Published in PC Hardware

Intel wins patent case

by on12 May 2017


That is two billion it does not have to spend


Chipzilla has seen off a patent case which would have forced it to pay $2 billion to AVM Technologies.

AVM Technologies holds US patent 5,859,547 and it sued Intel back in 2010 claiming that the Intel Pentium 4 and Core 2 designs infringed its intellectual property. The case was thrown out because there was not enough evidence.

In January 2015, AVM refiled, claiming that Intel was continuing to infringe the patent in its Sandy Bridge, Ivy Bridge and Haswell designs.
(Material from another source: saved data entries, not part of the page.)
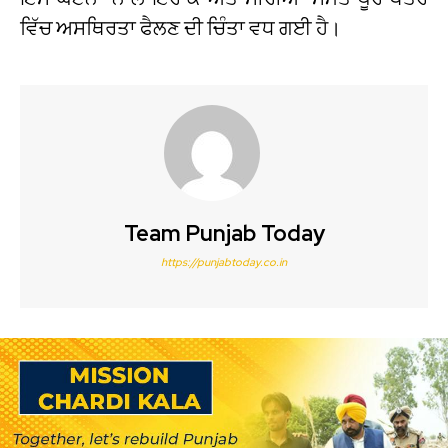
ਵਿੱਚ ਅਸਥਿਰਤਾ ਫੈਲਣ ਦੀ ਚਿੰਤਾ ਵਧ ਗਈ ਹੈ।
Team Punjab Today
https://punjabtoday.co.in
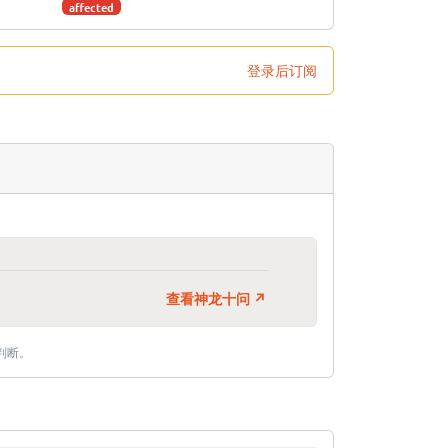
affected
登录后订阅
查看神龙十问 ↗
判断。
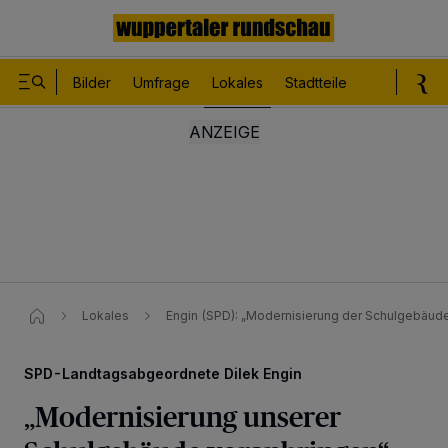
Bilder
Umfrage
Lokales
Stadtteile
Sport
Le
Lokales
Engin (SPD): „Modernisierung der Schulgebäude
SPD-Landtagsabgeordnete Dilek Engin
„Modernisierung unserer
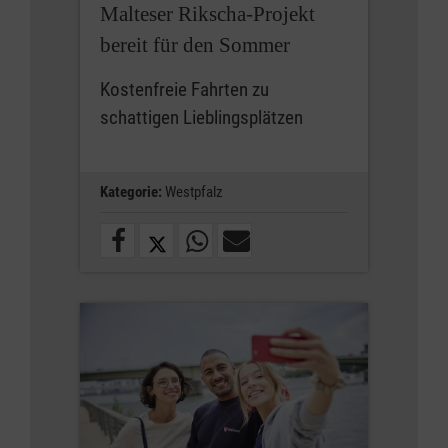
Malteser Rikscha-Projekt
bereit für den Sommer
Kostenfreie Fahrten zu
schattigen Lieblingsplätzen
Kategorie:
Westpfalz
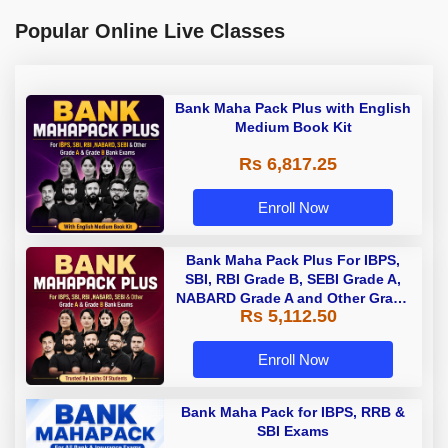
Popular Online Live Classes
Bank Maha Pack Plus with English
Medium Book Kit
Rs 6,817.25
Enroll Now
Bank Maha Pack Plus For IBPS,
SBI, RBI Grade B, SEBI Grade A,
NABARD Grade A and Other Grade
Rs 5,112.50
A & Grade B Bank Exams
Enroll Now
Bank Maha Pack for IBPS, RRB &
SBI Exams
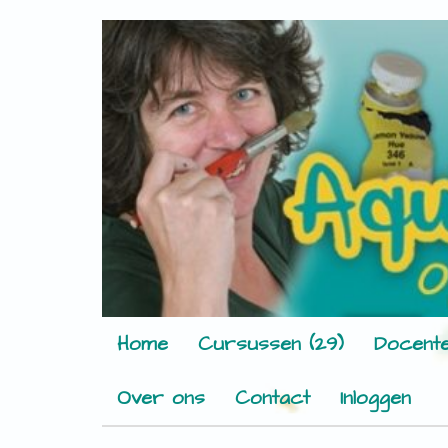
Home
Cursussen (29)
Docente
Over ons
Contact
Inloggen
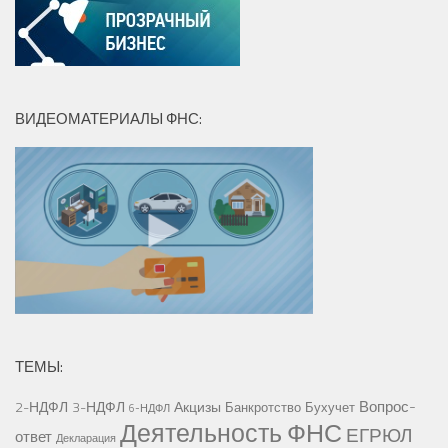
ВИДЕОМАТЕРИАЛЫ ФНС:
ТЕМЫ:
Вопрос-
2-НДФЛ
3-НДФЛ
Акцизы
Банкротство
Бухучет
6-НДФЛ
Деятельность ФНС
ЕГРЮЛ
ответ
Декларация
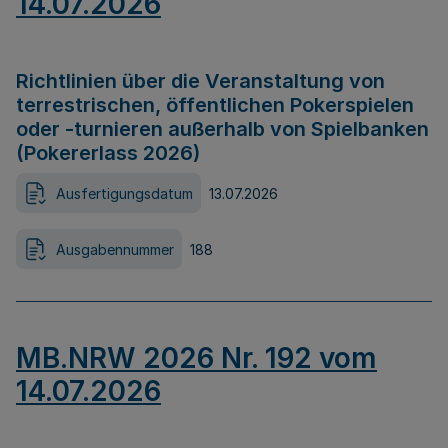
14.07.2026
Richtlinien über die Veranstaltung von
terrestrischen, öffentlichen Pokerspielen
oder -turnieren außerhalb von Spielbanken
(Pokererlass 2026)
Ausfertigungsdatum
13.07.2026
Ausgabennummer
188
MB.NRW 2026 Nr. 192 vom
14.07.2026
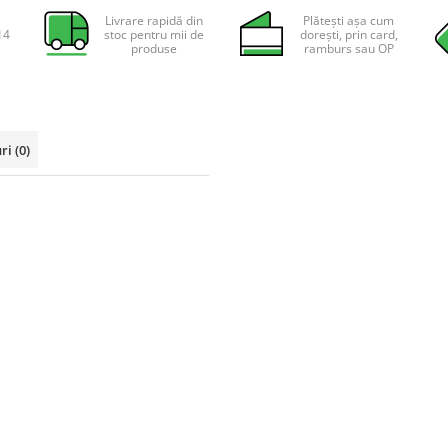
Livrare rapidă din
Plătești așa cum
14
stoc pentru mii de
dorești, prin card,
produse
ramburs sau OP
uri
(0)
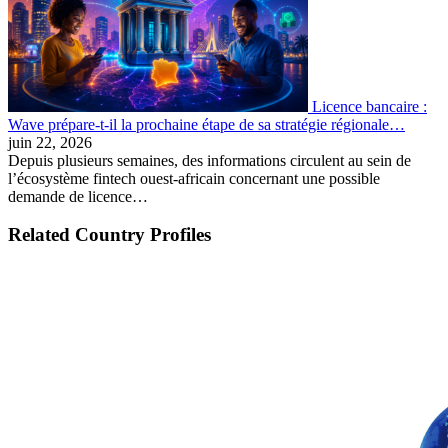
Licence bancaire :
Wave prépare-t-il la prochaine étape de sa stratégie régionale…
juin 22, 2026
Depuis plusieurs semaines, des informations circulent au sein de
l’écosystème fintech ouest-africain concernant une possible
demande de licence…
Related Country Profiles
Now after a six day jury trial the case was again thrown out, for the same reasons.

The co-inventor of the patent, Joseph Tran, is president of AVM. His earlier company, Translogic, had licensed several of its patents to Intel, but not the '547 patent.

In 2006, when he found an article that described technology very similar to his patent, he contacted Intel and had a number of licensing discussions.

However, Intel refused to license it because it said Tran was not able to show which Intel product specifically infringed the patent. Tran claims he did not have the money to afford the "extremely expensive infringement analyses demanded by Intel".

The case looked like it might go Tran’s way earlier this year when a judge refused Intel's motion to dismiss the entire case for being overly broad.